Only an exact repetition of all the entries will be accepted.

** Opening PROVIDED ENTRIES block **

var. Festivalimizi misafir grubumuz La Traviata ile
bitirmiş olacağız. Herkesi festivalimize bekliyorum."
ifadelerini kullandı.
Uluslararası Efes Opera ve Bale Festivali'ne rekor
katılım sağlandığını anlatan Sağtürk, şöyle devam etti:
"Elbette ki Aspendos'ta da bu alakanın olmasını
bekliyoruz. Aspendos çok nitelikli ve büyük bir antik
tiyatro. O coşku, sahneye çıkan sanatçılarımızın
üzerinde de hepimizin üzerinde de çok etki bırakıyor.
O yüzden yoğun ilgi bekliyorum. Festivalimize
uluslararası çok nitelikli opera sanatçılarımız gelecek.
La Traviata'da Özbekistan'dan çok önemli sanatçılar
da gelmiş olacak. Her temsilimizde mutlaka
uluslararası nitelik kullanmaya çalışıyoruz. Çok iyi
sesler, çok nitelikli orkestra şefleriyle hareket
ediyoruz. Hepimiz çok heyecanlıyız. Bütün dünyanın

** Closing PROVIDED ENTRIES block **

▶ OUTPUT
var. Festivalimizi misafir grubumuz La Traviata ile
bitirmiş olacağız. Herkesi festivalimize bekliyorum."
ifadelerini kullandı.
Uluslararası Efes Opera ve Bale Festivali'ne rekor
katılım sağlandığını anlatan Sağtürk, şöyle devam etti:
"Elbette ki Aspendos'ta da bu alakanın olmasını
bekliyoruz. Aspendos çok nitelikli ve büyük bir antik
tiyatro. O coşku, sahneye çıkan sanatçılarımızın
üzerinde de hepimizin üzerinde de çok etki bırakıyor.
O yüzden yoğun ilgi bekliyorum. Festivalimize
uluslararası çok nitelikli opera sanatçılarımız gelecek.
La Traviata'da Özbekistan'dan çok önemli sanatçılar
da gelmiş olacak. Her temsilimizde mutlaka
uluslararası nitelik kullanmaya çalışıyoruz. Çok iyi
sesler, çok nitelikli orkestra şefleriyle hareket
ediyoruz. Hepimiz çok heyecanlıyız. Bütün dünyanın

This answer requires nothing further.